# my new snakehead



## nitrofish (Jan 14, 2003)

they are realy small right now, but thats ok, I don't mind. there cute little buggers


----------



## LaZy (Jun 17, 2003)

Nice guys what kind eh


----------



## lemmywinks (Jan 25, 2004)

nice


----------



## Lonald (Jan 10, 2004)

awsome


----------



## nitrofish (Jan 14, 2003)

I don't knw how to spell it, but ill give it a try, gachua .

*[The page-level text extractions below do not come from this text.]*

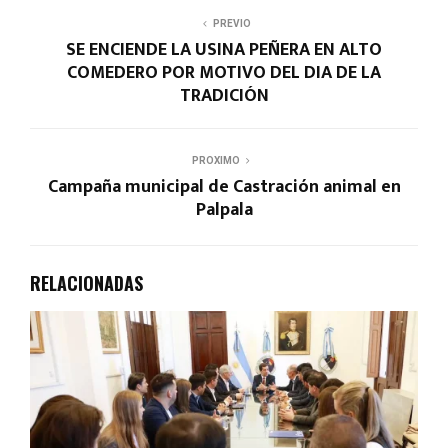
PREVIO
SE ENCIENDE LA USINA PEÑERA EN ALTO
COMEDERO POR MOTIVO DEL DIA DE LA
TRADICIÓN
PROXIMO
Campaña municipal de Castración animal en
Palpala
RELACIONADAS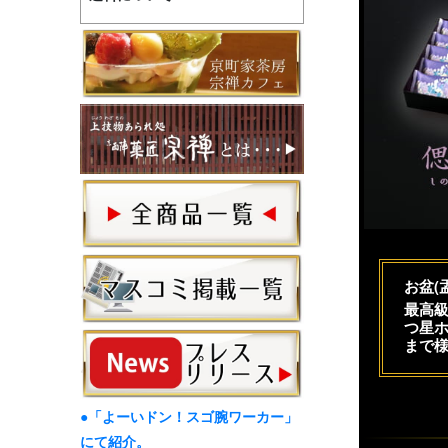
お盆(
最高級
つ星ホ
まで
●「よーいドン！スゴ腕ワーカー」
にて紹介。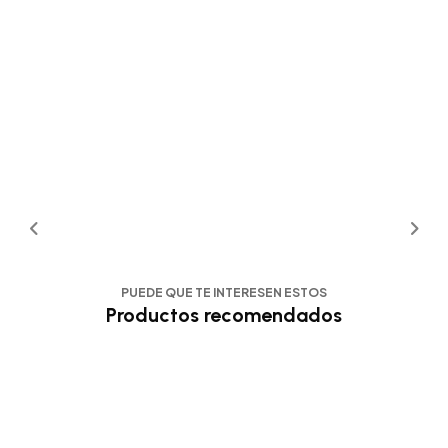
PUEDE QUE TE INTERESEN ESTOS
Productos recomendados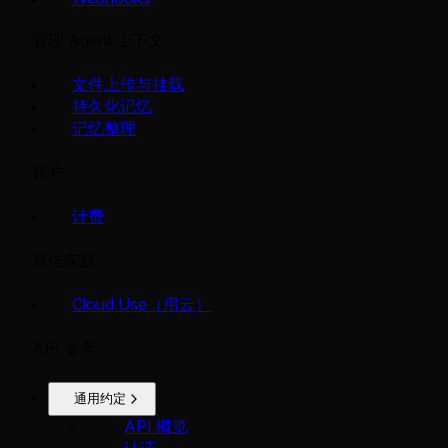
管理 Agent 上下文
文件上传与挂载
持久化记忆
记忆整理
账户
计费
最佳实践
Cloud Use（用云）
API 参考
通用约定
API 概览
认证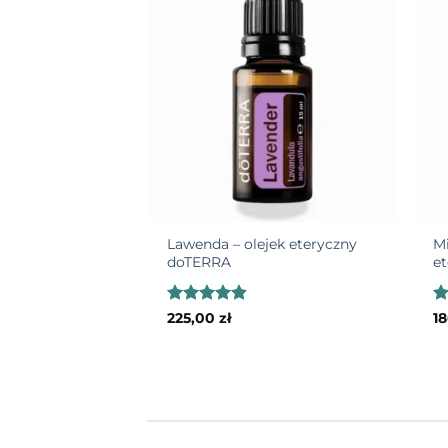
Add to
wishlist
+
+
Lawenda – olejek eteryczny
Mi
doTERRA
e
Oceniono
O
225,00
zł
1
4.82
na 5
4.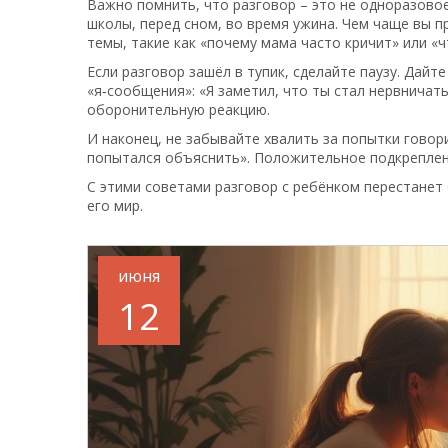
Важно помнить, что разговор – это не одноразовое
школы, перед сном, во время ужина. Чем чаще вы п
темы, такие как «почему мама часто кричит» или «ч
Если разговор зашёл в тупик, сделайте паузу. Дайт
«я‑сообщения»: «Я заметил, что ты стал нервничать
оборонительную реакцию.
И наконец, не забывайте хвалить за попытки говори
попытался объяснить». Положительное подкреплени
С этими советами разговор с ребёнком перестанет
его мир.
июня
12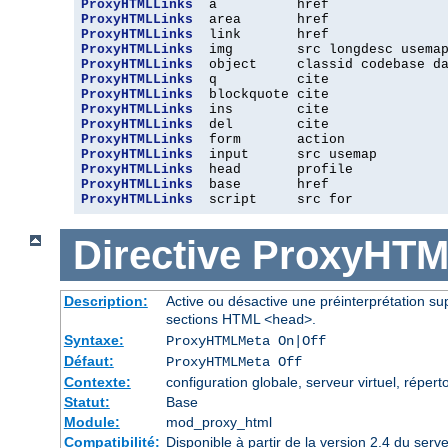
ProxyHTMLLinks
ProxyHTMLLinks
ProxyHTMLLinks
ProxyHTMLLinks
ProxyHTMLLinks
ProxyHTMLLinks
ProxyHTMLLinks
ProxyHTMLLinks
ProxyHTMLLinks
ProxyHTMLLinks
ProxyHTMLLinks
ProxyHTMLLinks
ProxyHTMLLinks
ProxyHTMLLinks
  script     src for
Directive
ProxyHTM
Description:
Active ou désactive une préinterprétation 
sections HTML
.
<head>
Syntaxe:
ProxyHTMLMeta On|Off
Défaut:
ProxyHTMLMeta Off
Contexte:
configuration globale, serveur virtuel, réperto
Statut:
Base
Module:
mod_proxy_html
Compatibilité:
Disponible à partir de la version 2.4 du se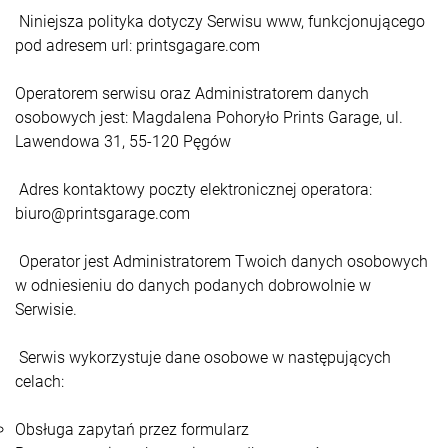
Niniejsza polityka dotyczy Serwisu www, funkcjonującego
pod adresem url: printsgagare.com
Operatorem serwisu oraz Administratorem danych
osobowych jest: Magdalena Pohoryło Prints Garage, ul.
Lawendowa 31, 55-120 Pęgów
Adres kontaktowy poczty elektronicznej operatora:
biuro@printsgarage.com
Operator jest Administratorem Twoich danych osobowych
w odniesieniu do danych podanych dobrowolnie w
Serwisie.
Serwis wykorzystuje dane osobowe w następujących
celach:
Obsługa zapytań przez formularz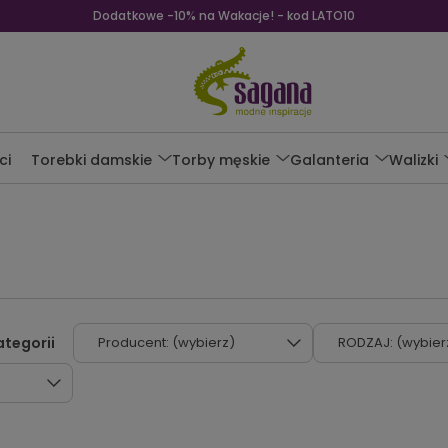
Dodatkowe -10% na Wakacje! - kod LATO10
ci
Torebki damskie
Torby męskie
Galanteria
Walizki
Producent: (wybierz)
RODZAJ: (wybier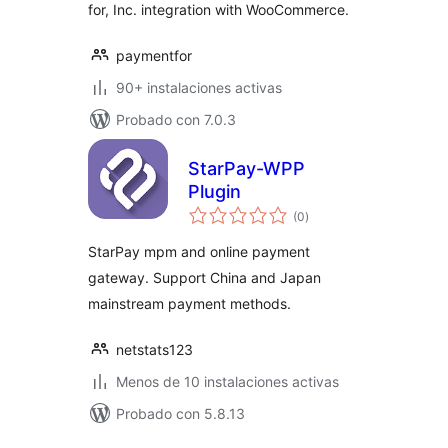
for, Inc. integration with WooCommerce.
paymentfor
90+ instalaciones activas
Probado con 7.0.3
StarPay-WPP
Plugin
total
(0
)
de
valoraciones
StarPay mpm and online payment
gateway. Support China and Japan
mainstream payment methods.
netstats123
Menos de 10 instalaciones activas
Probado con 5.8.13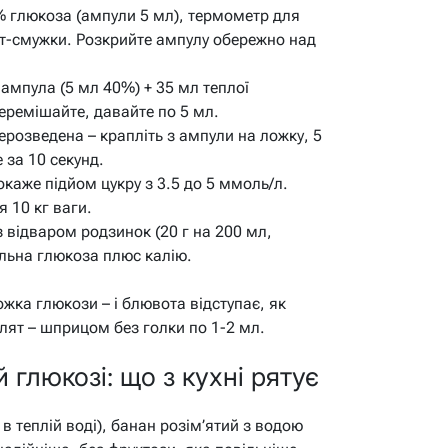
 глюкоза (ампули 5 мл), термометр для
ест-смужки. Розкрийте ампулу обережно над
ампула (5 мл 40%) + 35 мл теплої
Перемішайте, давайте по 5 мл.
розведена – крапліть з ампули на ложку, 5
 за 10 секунд.
каже підйом цукру з 3.5 до 5 ммоль/л.
 10 кг ваги.
 відваром родзинок (20 г на 200 мл,
альна глюкоза плюс калію.
ожка глюкози – і блювота відступає, як
лят – шприцом без голки по 1-2 мл.
 глюкозі: що з кухні рятує
 в теплій воді), банан розім’ятий з водою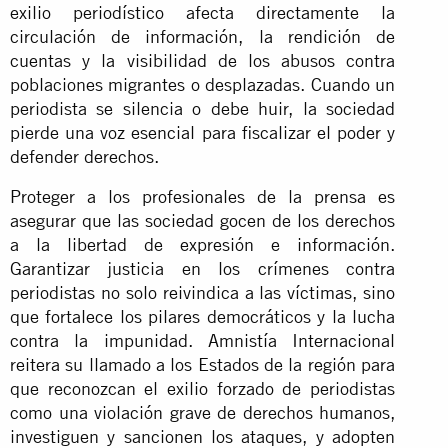
exilio periodístico afecta directamente la
circulación de información, la rendición de
cuentas y la visibilidad de los abusos contra
poblaciones migrantes o desplazadas. Cuando un
periodista se silencia o debe huir, la sociedad
pierde una voz esencial para fiscalizar el poder y
defender derechos.
Proteger a los profesionales de la prensa es
asegurar que las sociedad gocen de los derechos
a la libertad de expresión e información.
Garantizar justicia en los crímenes contra
periodistas no solo reivindica a las víctimas, sino
que fortalece los pilares democráticos y la lucha
contra la impunidad. Amnistía Internacional
reitera su llamado a los Estados de la región para
que reconozcan el exilio forzado de periodistas
como una violación grave de derechos humanos,
investiguen y sancionen los ataques, y adopten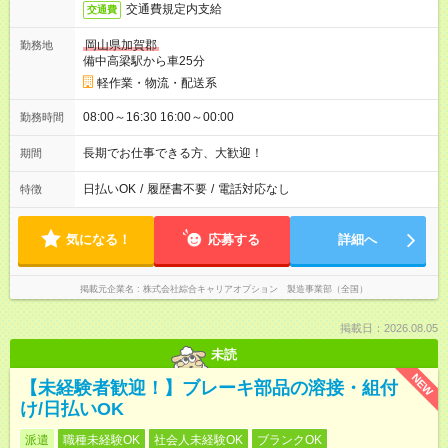
交通費規定内支給
交通費
岡山県加賀郡
勤務地
備中高梁駅から車25分
軽作業・物流・配送系
08:00～16:30 16:00～00:00
勤務時間
長期でお仕事できる方、大歓迎！
期間
日払いOK
/
履歴書不要
/
電話対応なし
特徴
気になる！
応募する
詳細へ
掲載元企業名
株式会社綜合キャリアオプション 製造事業部（全国）
掲載日：2026.08.05
未読
NEW
【未経験者歓迎！】ブレーキ部品の溶接・組付
け/日払いOK
派遣
職種未経験OK
社会人未経験OK
ブランクOK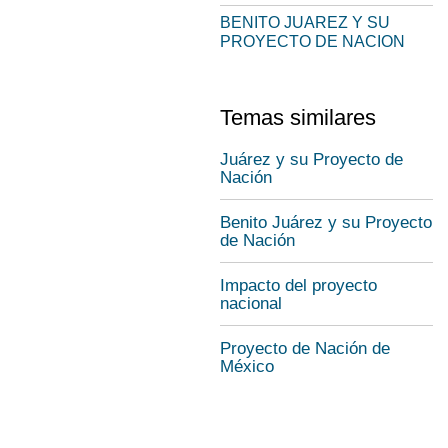
BENITO JUAREZ Y SU
PROYECTO DE NACION
Temas similares
Juárez y su Proyecto de
Nación
Benito Juárez y su Proyecto
de Nación
Impacto del proyecto
nacional
Proyecto de Nación de
México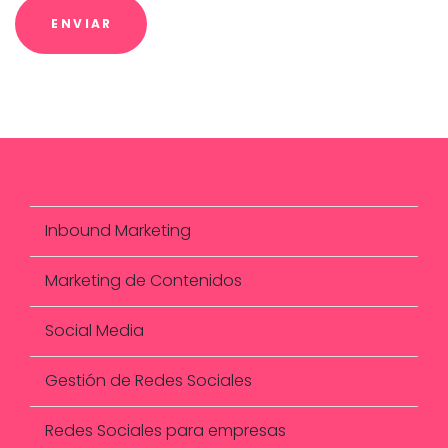
Inbound Marketing
Marketing de Contenidos
Social Media
Gestión de Redes Sociales
Redes Sociales para empresas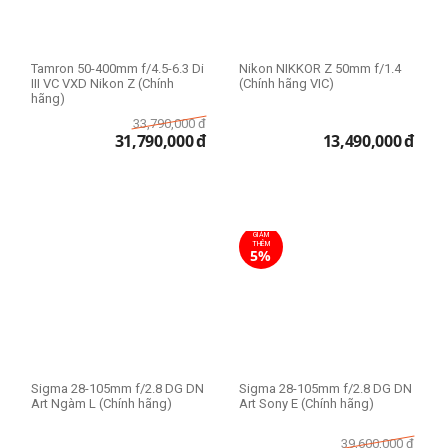
Tamron 50-400mm f/4.5-6.3 Di
Nikon NIKKOR Z 50mm f/1.4
III VC VXD Nikon Z (Chính
(Chính hãng VIC)
hãng)
33,790,000
đ
31,790,000
đ
13,490,000
đ
GIẢM
THÊM
5%
Sigma 28-105mm f/2.8 DG DN
Sigma 28-105mm f/2.8 DG DN
Art Ngàm L (Chính hãng)
Art Sony E (Chính hãng)
39,600,000
đ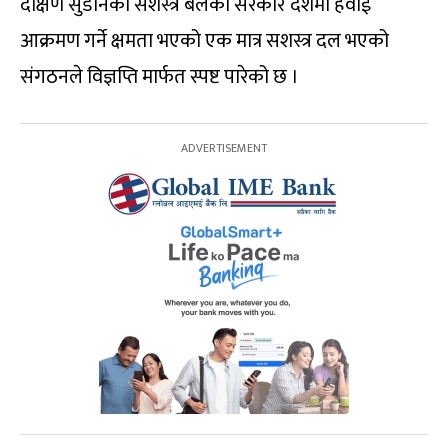
दक्षिण सुडानको सशस्त्र बलको सरकार देशमा हवाई
आक्रमण गर्ने क्षमता भएको एक मात्र सशस्त्र दल भएको
संगठनले विज्ञप्ति मार्फत स्पष्ट पारेको छ ।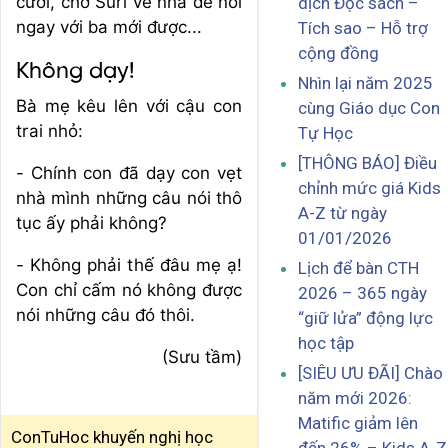
cười, chở Suri về nhà để nói
dịch Đọc sách –
ngay với ba mới được...
Tích sao – Hỗ trợ
cộng đồng
Không dạy!
Nhìn lại năm 2025
Bà mẹ kêu lên với cậu con
cùng Giáo dục Con
trai nhỏ:
Tự Học
[THÔNG BÁO] Điều
- Chính con đã dạy con vẹt
chỉnh mức giá Kids
nhà mình những câu nói thô
A-Z từ ngày
tục ấy phải không?
01/01/2026
- Không phải thế đâu mẹ ạ!
Lịch để bàn CTH
Con chỉ cấm nó không được
2026 – 365 ngày
nói những câu đó thôi.
“giữ lửa” động lực
học tập
(Sưu tầm)
[SIÊU ƯU ĐÃI] Chào
năm mới 2026:
Matific giảm lên
ConTuHoc khuyến nghị học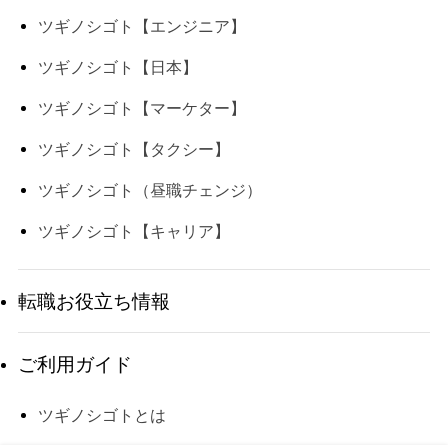
ツギノシゴト【エンジニア】
ツギノシゴト【日本】
ツギノシゴト【マーケター】
ツギノシゴト【タクシー】
ツギノシゴト（昼職チェンジ）
ツギノシゴト【キャリア】
転職お役立ち情報
ご利用ガイド
ツギノシゴトとは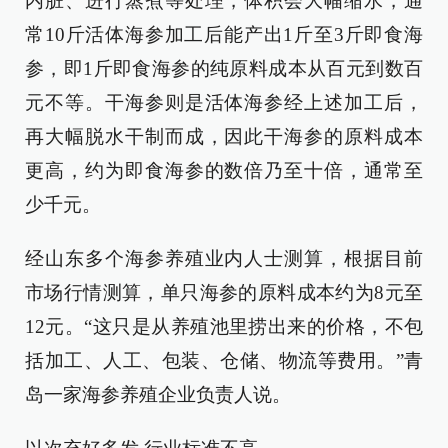
内脏、进行蒸煮等处理，体积会大幅缩水，通
常10斤活体海参加工后能产出1斤至3斤即食海
参，即1斤即食海参的纯原料成本从百元到数百
元不等。干海参则是活体海参经上述加工后，
再大幅脱水干制而成，因此干海参的原料成本
更高，约为即食海参的数倍乃至十倍，通常至
少千元。
经山东多个海参养殖业内人士测算，根据目前
市场行情测算，单只海参的原料成本约为8元至
12元。“这只是从养殖池里捞出来的价格，不包
括加工、人工、包装、仓储、物流等费用。”青
岛一家海参养殖企业负责人说。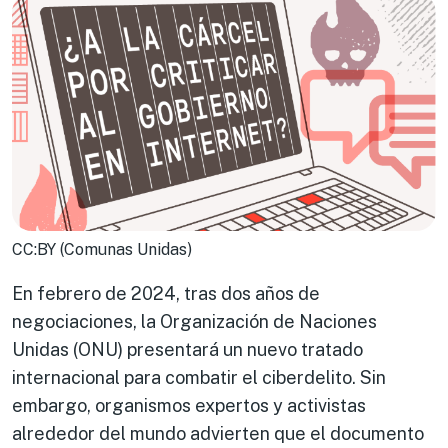
CC:BY (Comunas Unidas)
En febrero de 2024, tras dos años de
negociaciones, la Organización de Naciones
Unidas (ONU) presentará un nuevo tratado
internacional para combatir el ciberdelito. Sin
embargo, organismos expertos y activistas
alrededor del mundo advierten que el documento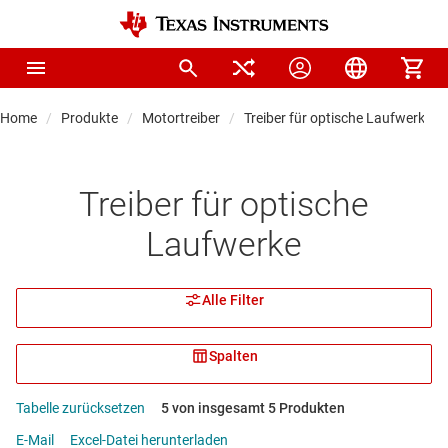
Home
Produkte
Motortreiber
Treiber für optische Laufwerke
Treiber für optische
Laufwerke
Alle Filter
Spalten
Tabelle zurücksetzen
5 von insgesamt 5 Produkten
E-Mail
Excel-Datei herunterladen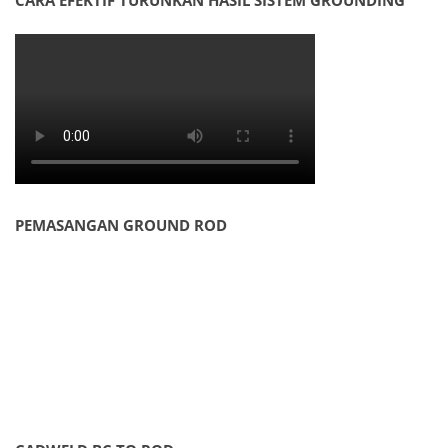
CARA EFEKTIF TURUNKAN HASIL SISTEM GROUNDING
PEMASANGAN GROUND ROD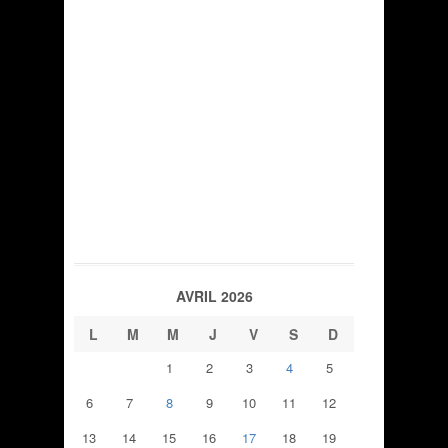
AVRIL 2026
L
M
M
J
V
S
D
1
2
3
4
5
6
7
8
9
10
11
12
13
14
15
16
17
18
19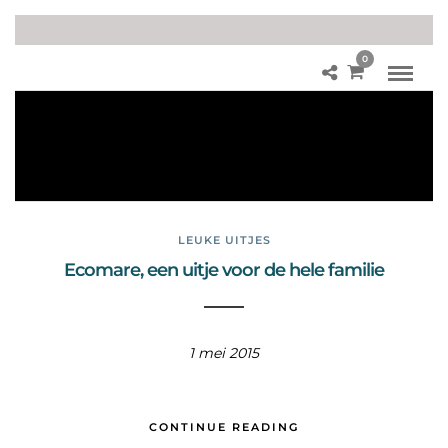
0
Ze
eh
on
de
n
LEUKE UITJES
Ecomare, een uitje voor de hele familie
1 mei 2015
CONTINUE READING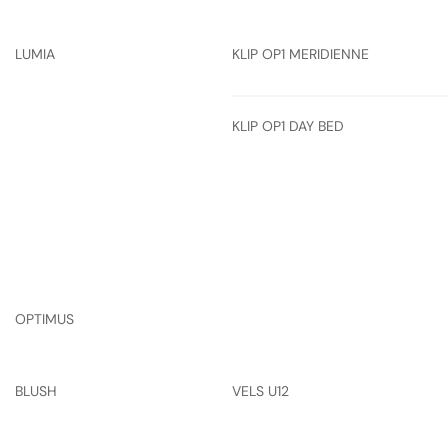
LUMIA
KLIP OP1 MERIDIENNE
KLIP OP1 DAY BED
OPTIMUS
BLUSH
VELS U12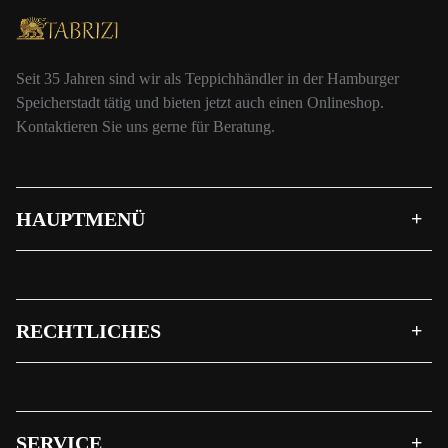
Seit 35 Jahren sind wir als Teppichhändler in der Hamburger
Speicherstadt tätig und bieten jetzt auch einen Onlineshop.
Kontaktieren Sie uns gerne für Beratung.
HAUPTMENÜ
RECHTLICHES
SERVICE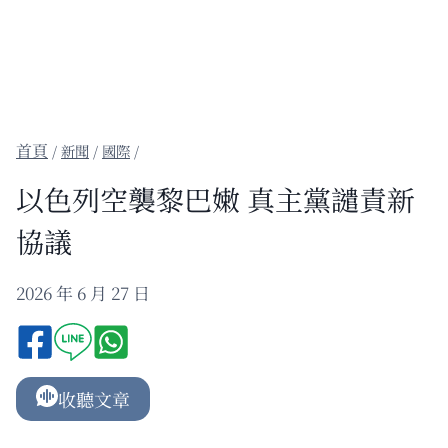
/
新聞
/
國際
/
以色列空襲黎巴嫩 真主黨譴責新
協議
2026 年 6 月 27 日
收聽文章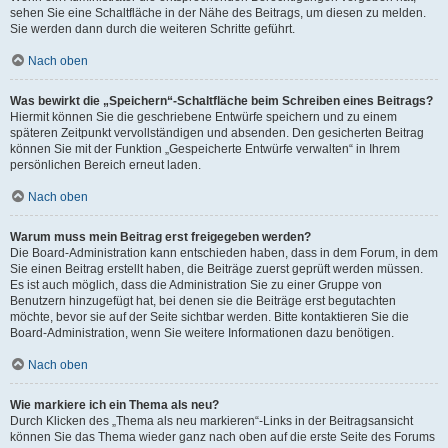
sehen Sie eine Schaltfläche in der Nähe des Beitrags, um diesen zu melden.
Sie werden dann durch die weiteren Schritte geführt.
Nach oben
Was bewirkt die „Speichern“-Schaltfläche beim Schreiben eines Beitrags?
Hiermit können Sie die geschriebene Entwürfe speichern und zu einem
späteren Zeitpunkt vervollständigen und absenden. Den gesicherten Beitrag
können Sie mit der Funktion „Gespeicherte Entwürfe verwalten“ in Ihrem
persönlichen Bereich erneut laden.
Nach oben
Warum muss mein Beitrag erst freigegeben werden?
Die Board-Administration kann entschieden haben, dass in dem Forum, in dem
Sie einen Beitrag erstellt haben, die Beiträge zuerst geprüft werden müssen.
Es ist auch möglich, dass die Administration Sie zu einer Gruppe von
Benutzern hinzugefügt hat, bei denen sie die Beiträge erst begutachten
möchte, bevor sie auf der Seite sichtbar werden. Bitte kontaktieren Sie die
Board-Administration, wenn Sie weitere Informationen dazu benötigen.
Nach oben
Wie markiere ich ein Thema als neu?
Durch Klicken des „Thema als neu markieren“-Links in der Beitragsansicht
können Sie das Thema wieder ganz nach oben auf die erste Seite des Forums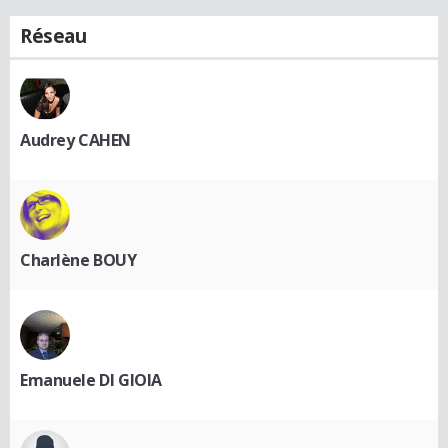
Réseau
Audrey CAHEN
Charlène BOUY
Emanuele DI GIOIA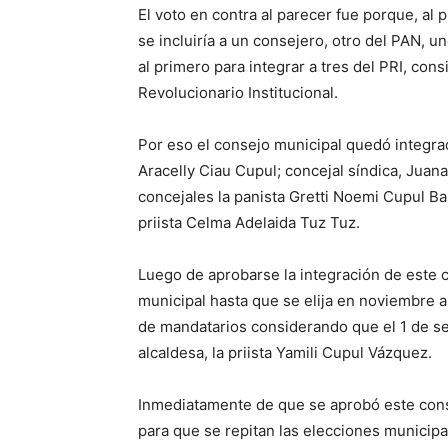
El voto en contra al parecer fue porque, al
se incluiría a un consejero, otro del PAN, u
al primero para integrar a tres del PRI, co
Revolucionario Institucional.
Por eso el consejo municipal quedó integrad
Aracelly Ciau Cupul; concejal síndica, Jua
concejales la panista Gretti Noemi Cupul B
priista Celma Adelaida Tuz Tuz.
Luego de aprobarse la integración de este 
municipal hasta que se elija en noviembre a
de mandatarios considerando que el 1 de se
alcaldesa, la priista Yamili Cupul Vázquez.
Inmediatamente de que se aprobó este cons
para que se repitan las elecciones municip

anyway, they are dwarf snakeheads :nod:


----------



## SLANTED (Dec 7, 2003)

Very nice pick up man. I just sold my last gachua today also. Those guys are a blast. Make sure that tank is covered bro.


----------



## Atlanta Braves Baby! (Mar 12, 2003)

How big do those get?


----------



## con man (Mar 7, 2004)

8=9 inches they breed by 4in im pretty sure

i want some

i have a nice planted 29 from a buy that didnt go threw.. maybe some leafish and a couple gachuas...


----------



## timmy (Mar 29, 2004)

Where are you getting them???


----------



## benefit (Sep 3, 2003)

Nice gachuas. Keep that tank covered. Mine jumped out through a tiny hole smaller than a half inch with the water lowered about 4 inches.


----------



## booger (Mar 8, 2004)

I want one bad!!!


----------



## timmy (Mar 29, 2004)

booger said:


> I want one bad!!!


 I second that!


----------



## con man (Mar 7, 2004)

there a pain in the ass to get in ct.. still dont have them and ive been lookin for almost a year now


----------



## phil me in (Jun 6, 2004)

nice!!!!!!!!


----------



## StuartDanger (Aug 7, 2003)

get a condensation tray if you have a lip in your tank, that will stop them jumping out.


----------